Thomas Rudigoz Il y a une semaine, le capitaine pénitentiaire Fabrice Moello et le surveillant brigadier Arnaud Garcia ont été lâchement et sauvagement assassinés dans l'Eure. Trois autres de leurs collègues ont été grièvement blessés. Je ne peux commencer mon propos sans leur rendre hommage, au nom de tous ceux qui, partout dans le pays, ont été émus par leur sacrifice.
Mes pensées et celles des députés du groupe Renaissance vont aujourd'hui à leurs familles, à leurs collègues, et à leurs proches, à qui ils ont été arrachés trop tôt. Un hommage national leur sera rendu demain à Caen, en présence de M. le Premier ministre. Nous condamnons avec la plus grande fermeté l'acte barbare de ce commando et nous espérons que ses membres seront mis hors d'état de nuire le plus rapidement possible.
Cette extrême violence n'est pas nouvelle. Elle touche de plus en plus intensément nos policiers, nos gendarmes, nos agents pénitentiaires, et aussi nos pompiers, qui sont confrontés à des situations inqualifiables au quotidien : tirs, guet-apens, violences préméditées, refus d'obtempérer. Notre devoir est d'y apporter la réponse la plus ferme possible, et de donner aux forces de l'ordre tous les moyens d'exercer leurs missions sereinement et efficacement.

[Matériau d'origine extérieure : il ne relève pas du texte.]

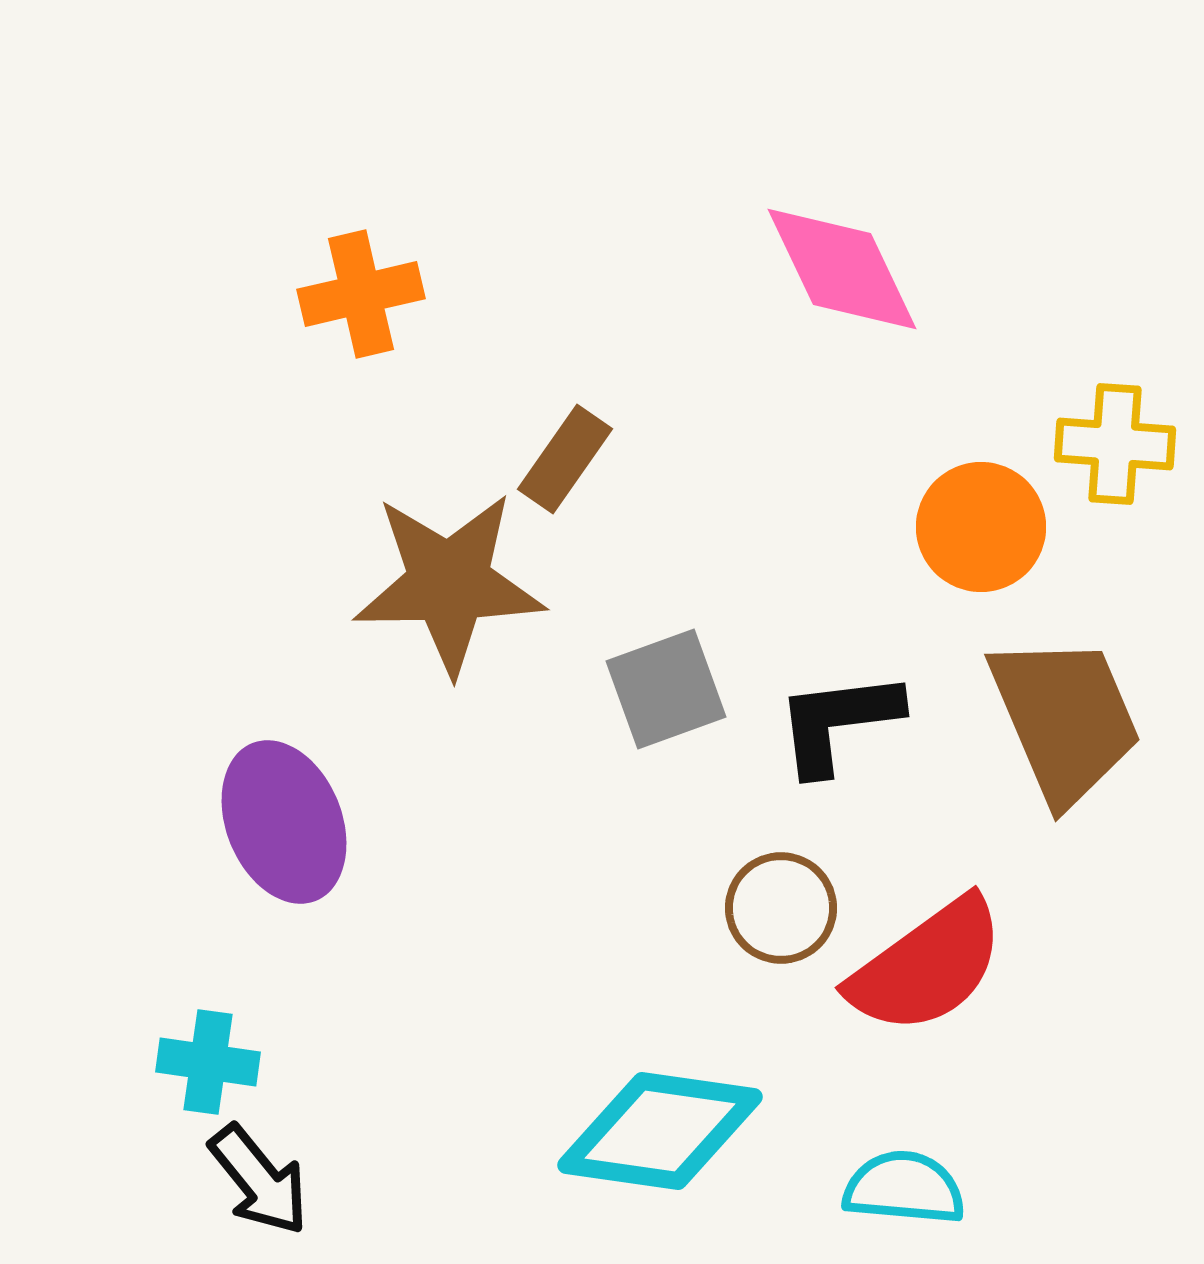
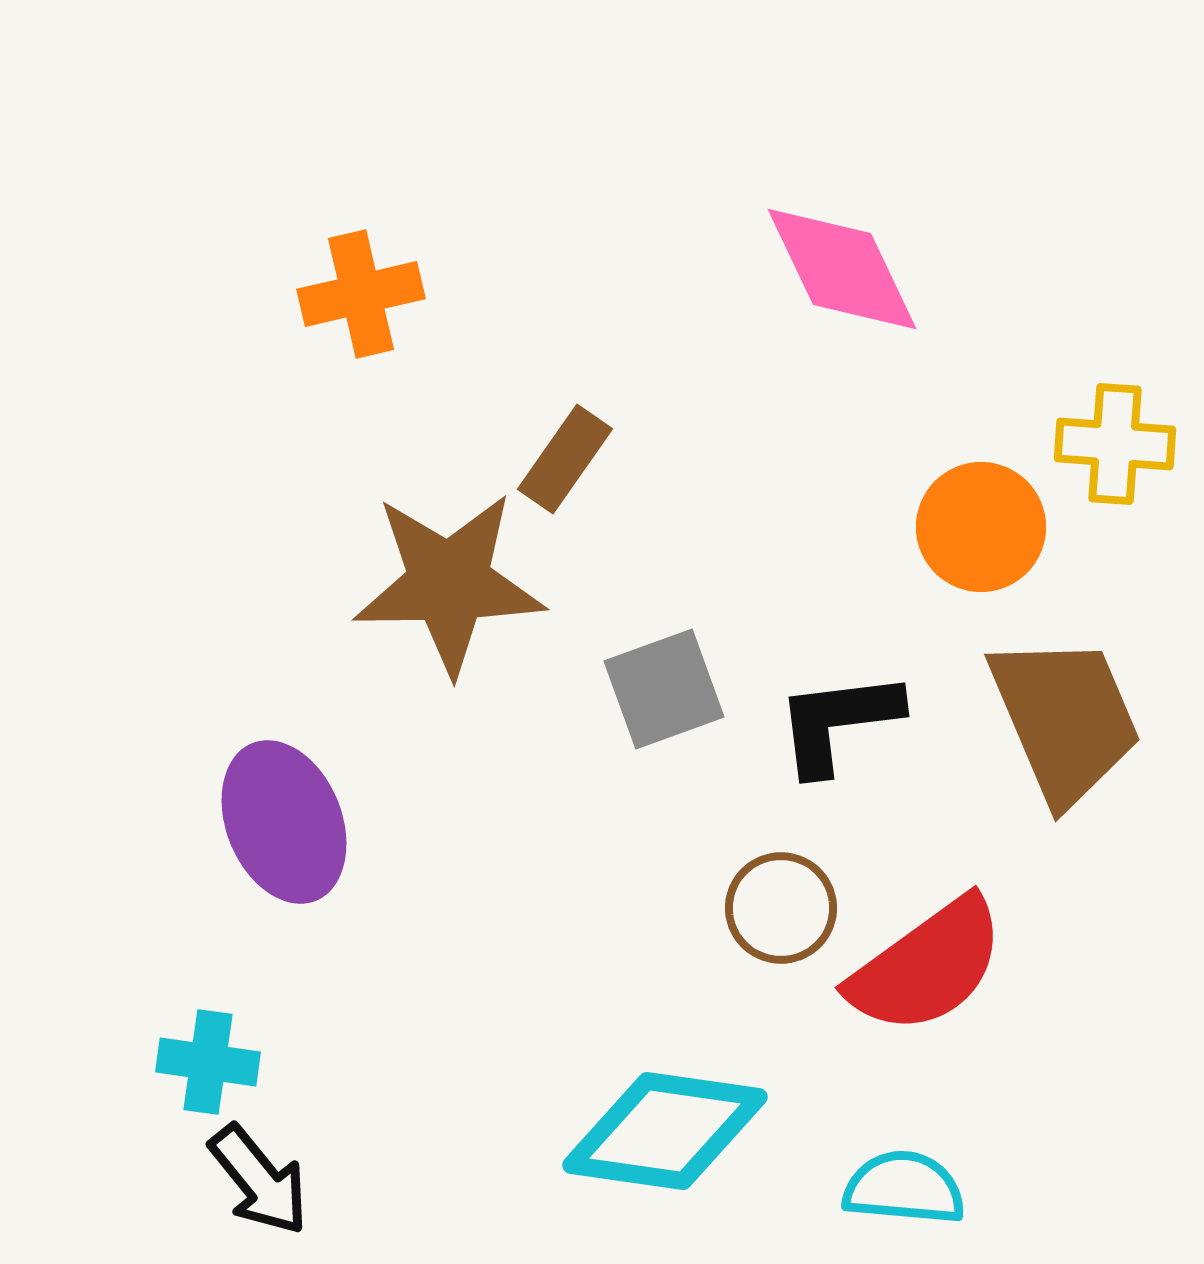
gray square: moved 2 px left
cyan diamond: moved 5 px right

Des mobilisations de l'administration pénitentiaire ont eu lieu, ces derniers jours, dans des prisons partout sur le territoire, notamment dans les maisons d'arrêt de Villefranche-sur-Saône et de Lyon-Corbas, dans mon département du Rhône. Vous y avez répondu en menant un dialogue intense et exigeant avec les organisations syndicales. En passe d'aboutir, ce dialogue va dans le bon sens : les décisions prises, comme la dotation en armes longues ou le renforcement des escortes de niveau 3 par les forces de l'ordre, ont permis la levée de tous les blocages.
Monsieur le garde des sceaux, pouvez-vous – comme vous avez commencé de le faire – détailler les résultats des négociations menées avec les syndicats de l'administration pénitentiaire ?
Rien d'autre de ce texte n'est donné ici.